The Nevada state constitution contains this language:

 

Article 11, Section 10: “No public funds of any kind or character whatever, State, County or Municipal, shall be used for sectarian purpose.”

 

Mercedes Schneider explains how the Nevada Supreme Court did a fancy rhetorical two-step to conclude that the state constitution does not forbid vouchers, it just forbids funding them. Got that?

 

She then shows a video of Betsy DeVos, Trump’s pick for Secretary of Education, telling a Florida lawyer how corporate taxes can be used to provide vouchers for use in any school, including religious schools. This, despite the fact that the Florida state constitution explicitly says in Article 1, Section 3:

 

“There shall be no law respecting the establishment of religion or prohibiting or penalizing the free exercise thereof. Religious freedom shall not justify practices inconsistent with public morals, peace or safety.

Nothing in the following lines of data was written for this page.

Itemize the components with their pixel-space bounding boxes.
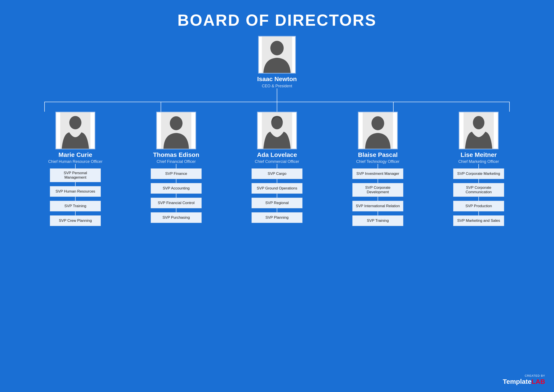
drop2 <box>161 102 161 112</box>
svp-vline <box>378 164 378 168</box>
title-marie-curie: Chief Human Resource Officer <box>48 159 103 164</box>
svp-item: SVP Regional <box>252 198 302 208</box>
svp-item: SVP Ground Operations <box>252 183 302 194</box>
level2-cards: Marie Curie Chief Human Resource Officer… <box>33 112 521 226</box>
svp-connector <box>277 194 277 198</box>
svp-connector <box>478 211 479 215</box>
avatar-blaise-pascal <box>358 112 398 149</box>
svp-item: SVP Finance <box>151 168 202 179</box>
svp-item: SVP Investment Manager <box>352 168 403 179</box>
svp-item: SVP Cargo <box>252 168 302 179</box>
svp-item: SVP Human Resources <box>50 186 101 197</box>
drop5 <box>509 102 510 112</box>
svp-item: SVP Training <box>50 201 101 211</box>
svp-item: SVP Training <box>352 215 403 226</box>
svp-connector <box>478 179 479 183</box>
svp-item: SVP Marketing and Sales <box>453 215 504 226</box>
svp-vline <box>277 164 277 168</box>
svp-connector <box>277 179 277 183</box>
svp-item: SVP Accounting <box>151 183 202 194</box>
svp-item: SVP Financial Control <box>151 198 202 208</box>
name-thomas-edison: Thomas Edison <box>153 151 199 159</box>
name-lise-meitner: Lise Meitner <box>461 151 497 159</box>
page-title: BOARD OF DIRECTORS <box>0 0 554 36</box>
svp-item: SVP Corporate Marketing <box>453 168 504 179</box>
svp-connector <box>75 211 76 215</box>
card-ada-lovelace: Ada Lovelace Chief Commercial Officer SV… <box>235 112 319 226</box>
ceo-vline <box>277 88 277 102</box>
avatar-ada-lovelace <box>257 112 297 149</box>
card-blaise-pascal: Blaise Pascal Chief Technology Officer S… <box>336 112 420 226</box>
card-thomas-edison: Thomas Edison Chief Financial Officer SV… <box>134 112 218 226</box>
avatar-thomas-edison <box>156 112 196 149</box>
watermark-created-by: CREATED BY <box>525 374 545 377</box>
svp-item: SVP Corporate Communication <box>453 183 504 197</box>
svp-connector <box>378 179 378 183</box>
drop1 <box>44 102 45 112</box>
ceo-level: Isaac Newton CEO & President <box>257 36 297 88</box>
avatar-lise-meitner <box>459 112 499 149</box>
svp-connector <box>176 208 176 212</box>
avatar-marie-curie <box>56 112 95 149</box>
svp-list-blaise-pascal: SVP Investment Manager SVP Corporate Dev… <box>349 164 407 226</box>
svp-connector <box>478 197 479 201</box>
svp-vline <box>75 164 76 168</box>
org-chart: Isaac Newton CEO & President <box>0 36 554 226</box>
drop3 <box>277 102 277 112</box>
svp-vline <box>176 164 176 168</box>
ceo-card: Isaac Newton CEO & President <box>257 36 297 88</box>
name-ada-lovelace: Ada Lovelace <box>257 151 297 159</box>
svp-connector <box>75 197 76 201</box>
svp-list-thomas-edison: SVP Finance SVP Accounting SVP Financial… <box>147 164 205 223</box>
svp-vline <box>478 164 479 168</box>
svp-list-ada-lovelace: SVP Cargo SVP Ground Operations SVP Regi… <box>248 164 306 223</box>
title-lise-meitner: Chief Marketing Officer <box>458 159 499 164</box>
card-lise-meitner: Lise Meitner Chief Marketing Officer SVP… <box>436 112 521 226</box>
svp-item: SVP Purchasing <box>151 212 202 223</box>
name-marie-curie: Marie Curie <box>58 151 92 159</box>
svp-item: SVP Planning <box>252 212 302 223</box>
svp-connector <box>176 194 176 198</box>
svg-point-6 <box>69 116 82 129</box>
svp-connector <box>176 179 176 183</box>
title-thomas-edison: Chief Financial Officer <box>157 159 196 164</box>
svg-point-14 <box>473 116 484 129</box>
drop4 <box>393 102 393 112</box>
name-blaise-pascal: Blaise Pascal <box>358 151 398 159</box>
watermark: CREATED BY TemplateLAB <box>503 374 545 385</box>
title-ada-lovelace: Chief Commercial Officer <box>255 159 299 164</box>
svp-item: SVP International Relation <box>352 201 403 211</box>
svg-point-8 <box>170 116 182 130</box>
svg-point-12 <box>372 116 384 130</box>
watermark-lab: LAB <box>531 378 545 385</box>
ceo-title: CEO & President <box>262 84 292 88</box>
svp-connector <box>75 182 76 186</box>
watermark-logo: TemplateLAB <box>503 378 545 385</box>
card-marie-curie: Marie Curie Chief Human Resource Officer… <box>33 112 118 226</box>
svp-item: SVP Crew Planning <box>50 215 101 226</box>
ceo-avatar <box>258 36 296 74</box>
svp-connector <box>378 197 378 201</box>
ceo-name: Isaac Newton <box>257 75 297 83</box>
svg-point-4 <box>270 41 284 56</box>
svp-item: SVP Production <box>453 201 504 211</box>
svp-list-lise-meitner: SVP Corporate Marketing SVP Corporate Co… <box>450 164 507 226</box>
svp-connector <box>277 208 277 212</box>
title-blaise-pascal: Chief Technology Officer <box>356 159 399 164</box>
page: BOARD OF DIRECTORS Isaac Newton CEO & Pr… <box>0 0 554 392</box>
svp-item: SVP Personal Management <box>50 168 101 182</box>
svp-item: SVP Corporate Development <box>352 183 403 197</box>
svp-list-marie-curie: SVP Personal Management SVP Human Resour… <box>47 164 104 226</box>
svp-connector <box>378 211 378 215</box>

No revenue of the state or any political subdivision or agency thereof shall ever be taken from the public treasury directly or indirectly in aid of any church, sect, or religious denomination or in aid of any sectarian institution.”

 

This, despite the fact that the voters of Florida rejected an effort to change this portion of the Florida state constitution to allow vouchers for religious schools in 2012. The so-called “Religious Freedom Amendment” was voted down by 55-44%.

 

US Secretary of Education nominee and “true pioneer of the school choice movement across the country,” Betsy DeVos, explains how the educational tax credit enables what would be public money (collected in the form of corporate taxes) from becoming public money at minute 4:45 in the 2015 Youtube video below in which Edward Pozzuoli, the president of Florida-based Tripp Scott Law Firm, interviews then-American Federation for Children (AFC) Chair DeVos, about tax credits.

 

The entire 9-minute video is an eye opener; DeVos talks about how the AFC does it all: finds the school choice candidates (she’s particularly keen on private school choice); puts “political effort” behind electing/defeating candidates; “works on the policies… the actual legislation,” and “helps parents and kids to find schools and schools to find parents and kids.”

 

“Reformers” intent on replacing public schools with for-profit charters and religious schools don’t let a little thing like the state constitution get in their way. Conservatives used to call themselves “strict constructionists” when it came to the federal or state constitution. They insisted on abiding by the original intent of those who wrote the constitution. It turns out now that they believe quite the opposite and are ready to reinterpret the clear language of state constitutions to achieve their goal of privatization.